Did Stanley Kubrick watch a lot of Hammer horror movies? Because Horror of Dracula is a horror movie with very little darkness in its scenes of horror -- instead, we've got colourful sets and colourful cinematography that anticipate The Shining's super-saturated palette. Castle Dracula is very brightly lit. Especially given that it's 1888.
I'll leave a dissection of alterations to the original text to the viewer. They mostly work. And they're pretty necessary, given that the market of the late 1950's pretty much required that Horror of Dracula clock in at 90 minutes or less. So the movie hits the ground running.
Lee is terrific as Dracula, far and away his defining genre role (sorry, Count Dooku and Saruman). The film-makers use his height to good effect. Smooth and charming in the opening scenes set at Castle Dracula, Lee's Dracula becomes a mute monster once the action shifts to nemesis Van Helsing's home-town. Once Dracula's status as a vampire has been confirmed, he no longer has the need for social niceties. Or dialogue.
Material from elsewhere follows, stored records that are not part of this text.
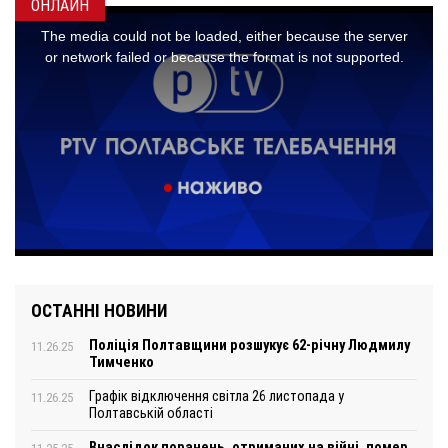
ОНЛАЙН
ОСТАННІ НОВИНИ
Поліція Полтавщини розшукує 62-річну Людмилу
11.26.25
Тимченко
Графік відключення світла 26 листопада у
11.26.25
Полтавській області
Внаслідок поранень, отриманих на війні, помер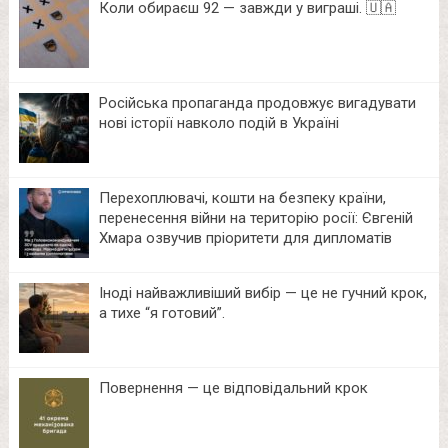
Коли обираєш 92 — завжди у виграші. 🇺🇦
Російська пропаганда продовжує вигадувати
нові історії навколо подій в Україні
Перехоплювачі, кошти на безпеку країни,
перенесення війни на територію росії: Євгеній
Хмара озвучив пріоритети для дипломатів
Іноді найважливіший вибір — це не гучний крок,
а тихе “я готовий”.
Повернення — це відповідальний крок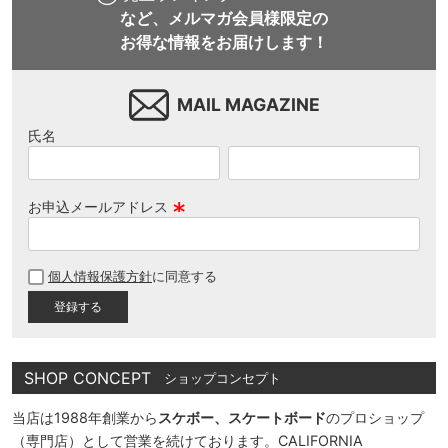
など、メルマガ会員様限定の
お得な情報をお届けします！
MAIL MAGAZINE
氏名
お申込メールアドレス
(
必
個人情報保護方針
に同意する
須
)
SHOP CONCEPT
ショップコンセプト
当店は1988年創業から
スケボー、スケートボード
のプロショップ
（専門店）として営業を続けております。CALIFORNIA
Peter Cushing is also terrific as vampire-fighter Van Helsing, investing this version of the character with a sort of Holmesian stature. His final battle with the bloody Count now seems iconic and much-imitated. A young Michael Gough does solid work as Arthur Holmwood, and Melissa Stribling is suitably conflicted as Dracula's final object of exsanguination, Mina. Terence Fisher keeps things moving at a rapid pace. Probably the best official adaptation of Stoker's novel, for all its changes to the text. Did I mention it's 82 minutes long? Highly recommended.